**TASK REQUIREMENTS:** Go through the data below and return each line containing the word "Leben".

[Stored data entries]
········

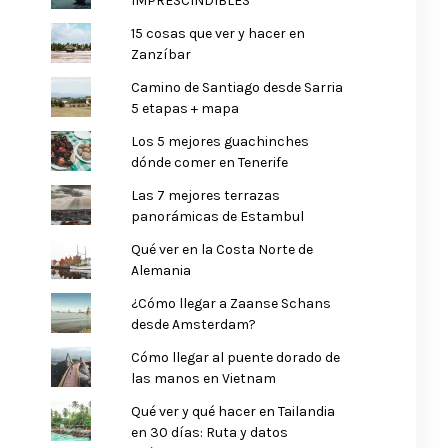
IMPRESCINDIBLES
15 cosas que ver y hacer en
Zanzíbar
Camino de Santiago desde Sarria
5 etapas + mapa
Los 5 mejores guachinches
dónde comer en Tenerife
Las 7 mejores terrazas
panorámicas de Estambul
Qué ver en la Costa Norte de
Alemania
¿Cómo llegar a Zaanse Schans
desde Amsterdam?
Cómo llegar al puente dorado de
las manos en Vietnam
Qué ver y qué hacer en Tailandia
en 30 días: Ruta y datos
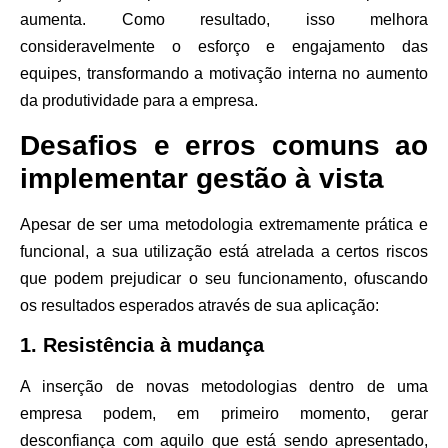
aumenta
. Como resultado, isso melhora
consideravelmente o
esforço
e
engajamento
das
equipes, transformando a motivação interna no aumento
da produtividade para a empresa.
Desafios e erros comuns ao
implementar gestão à vista
Apesar de ser uma metodologia extremamente prática e
funcional, a sua utilização está atrelada a certos riscos
que podem prejudicar o seu funcionamento, ofuscando
os resultados esperados através de sua aplicação:
1. Resistência à mudança
A inserção de novas metodologias dentro de uma
empresa podem, em primeiro momento, gerar
desconfiança com aquilo que está sendo apresentado,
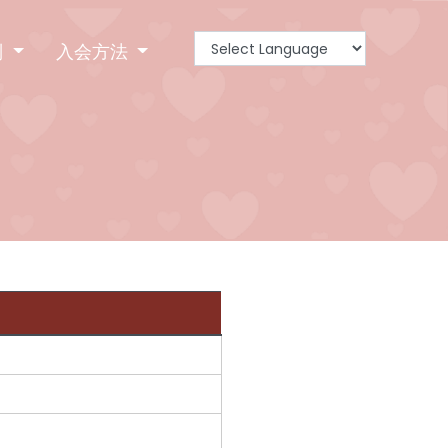
別
入会方法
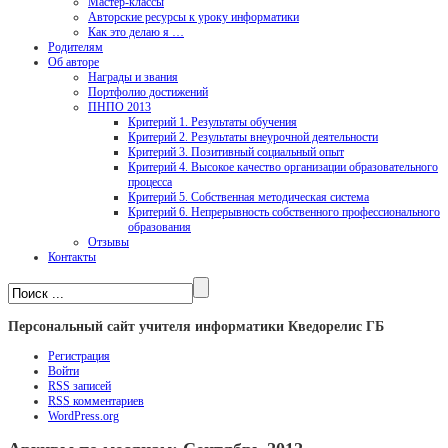
Мастер-классы
Авторские ресурсы к уроку информатики
Как это делаю я …
Родителям
Об авторе
Награды и звания
Портфолио достижений
ПНПО 2013
Критерий 1. Результаты обучения
Критерий 2. Результаты внеурочной деятельности
Критерий 3. Позитивный социальный опыт
Критерий 4. Высокое качество организации образовательного
процесса
Критерий 5. Собственная методическая система
Критерий 6. Непрерывность собственного профессионального
образования
Отзывы
Контакты
Персональный сайт учителя информатики Кведорелис ГБ
Регистрация
Войти
RSS
записей
RSS
комментариев
WordPress.org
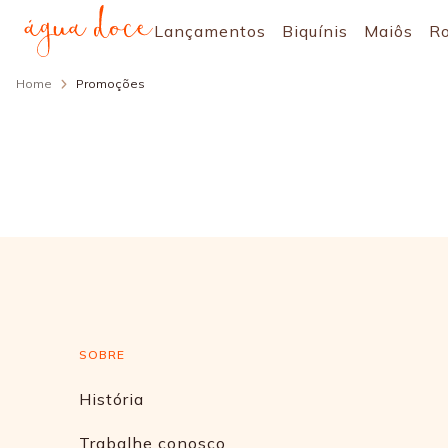
Lançamentos
Biquínis
Maiôs
R
Home
Promoções
SOBRE
História
Trabalhe conosco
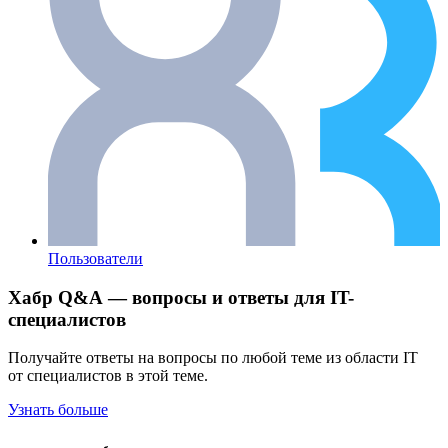
Пользователи
Хабр Q&A — вопросы и ответы для IT-
специалистов
Получайте ответы на вопросы по любой теме из области IT
от специалистов в этой теме.
Узнать больше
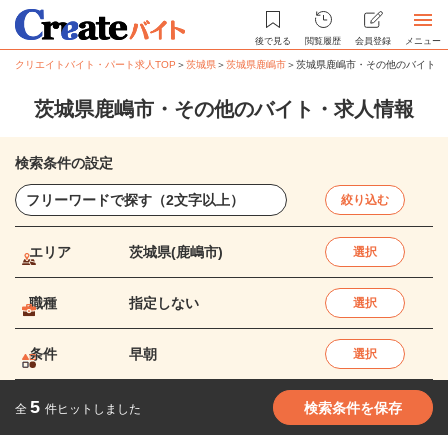
後で見る
閲覧履歴
会員登録
メニュー
クリエイトバイト・パート求人TOP
＞
茨城県
＞
茨城県鹿嶋市
＞
茨城県鹿嶋市・その他のバイト・
茨城県鹿嶋市・その他のバイト・求人情報
検索条件の設定
絞り込む
エリア
茨城県(鹿嶋市)
選択
職種
指定しない
選択
条件
早朝
選択
5
検索条件を保存
全
件ヒットしました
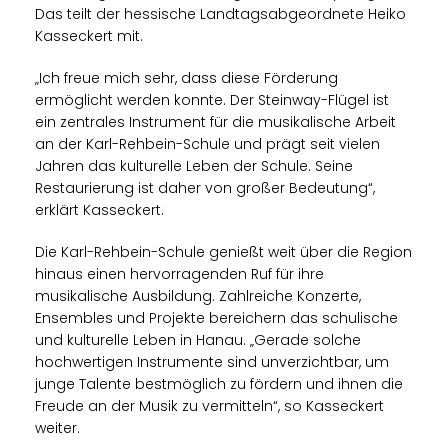
Das teilt der hessische Landtagsabgeordnete Heiko
Kasseckert mit.
Ich freue mich sehr, dass diese Förderung
ermöglicht werden konnte. Der Steinway-Flügel ist
ein zentrales Instrument für die musikalische Arbeit
an der Karl-Rehbein-Schule und prägt seit vielen
Jahren das kulturelle Leben der Schule. Seine
Restaurierung ist daher von großer Bedeutung“,
erklärt Kasseckert.
Die Karl-Rehbein-Schule genießt weit über die Region
hinaus einen hervorragenden Ruf für ihre
musikalische Ausbildung. Zahlreiche Konzerte,
Ensembles und Projekte bereichern das schulische
und kulturelle Leben in Hanau. „Gerade solche
hochwertigen Instrumente sind unverzichtbar, um
junge Talente bestmöglich zu fördern und ihnen die
Freude an der Musik zu vermitteln“, so Kasseckert
weiter.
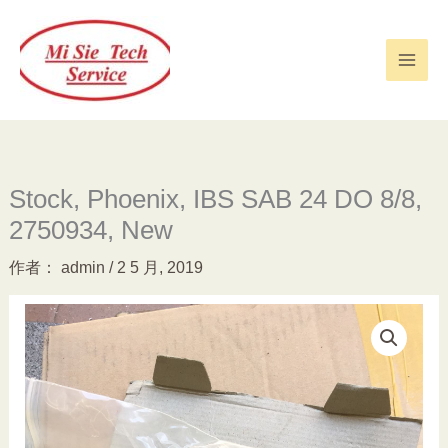
跳
至
内
容
Stock, Phoenix, IBS SAB 24 DO 8/8,
2750934, New
作者：
admin
/
2 5 月, 2019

········

**FINISHED TASK:**
Jahren das kulturelle Leben der Schule. Seine
und kulturelle Leben in Hanau. „Gerade solche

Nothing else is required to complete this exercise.